Wash the leaves: We should provide heat- and wind-stressed plants some relief by showering their leaves with water. This action also keeps pests like spider mites and aphids in check and helps us blast out hard-to-reach old brown leaves caught up in the rose bush. Avoid the hottest hours of the day to minimize loss of water to evaporation but allow sufficient time for the leaves to dry off before nightfall to prevent water-initiated fungal diseases. It is a myth that watering plants on a hot sunny day will scorch their leaves.

Basal breaks: Discovering basal breaks early gives us an opportunity to protect this soft and easily damaged new growth. Cut out old, less desirable growth to create optimal space, sunlight and air circulation for our plant’s new productive canes.

The pretty lady beetle and her not-so-pretty larvae are hugely hungry for many pests in our gardens. (Rita Perwich)
The pretty lady beetle and her not-so-pretty larvae are hugely hungry for many pests in our gardens. (Rita Perwich)

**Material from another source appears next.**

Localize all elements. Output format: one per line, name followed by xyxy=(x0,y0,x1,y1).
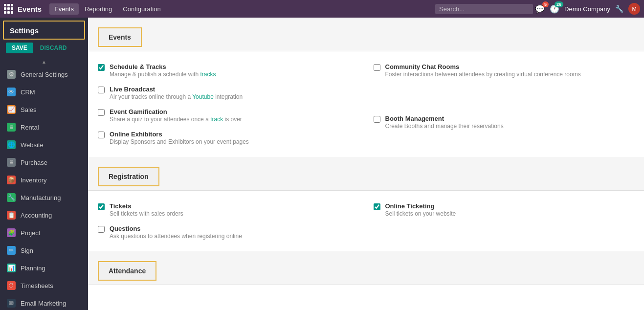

Embrace delightful garden friends

I happily reaffirmed during my post-vacation up-close inspection of my garden that there are many beneficial friends who are busy at work in controlling pests in my garden. I discovered many lacewings, lady beetles, lady beetle larvae and syrphid flies in my garden. Attached to the undersurface of many, many leaves in my garden I found pale green lacewing eggs, each suspended at the end of a slender silken thread. Each delicate lacewing egg hatches into an alligatorlike larva that consumes a multitude of soft-bodied prey including aphids, mealybugs, scales, chilli thrips, thrips, leafhoppers, and spider mites and their eggs.

Don’t hesitate to take vacations! Healthy gardens are under the patrol and watch of birds, spiders and beneficial insects. We can go on vacation and depend on their immense hunger for pests. Post-vacation, the pests quickly discover that the resident gardener is back, vigilant, in control and unceasing in their demise, and your garden will soon bounce back from any setbacks.

Perwich is a member of the San Diego Rose Society, a Consulting Rosarian and a Master Gardener with UC Cooperative Extension.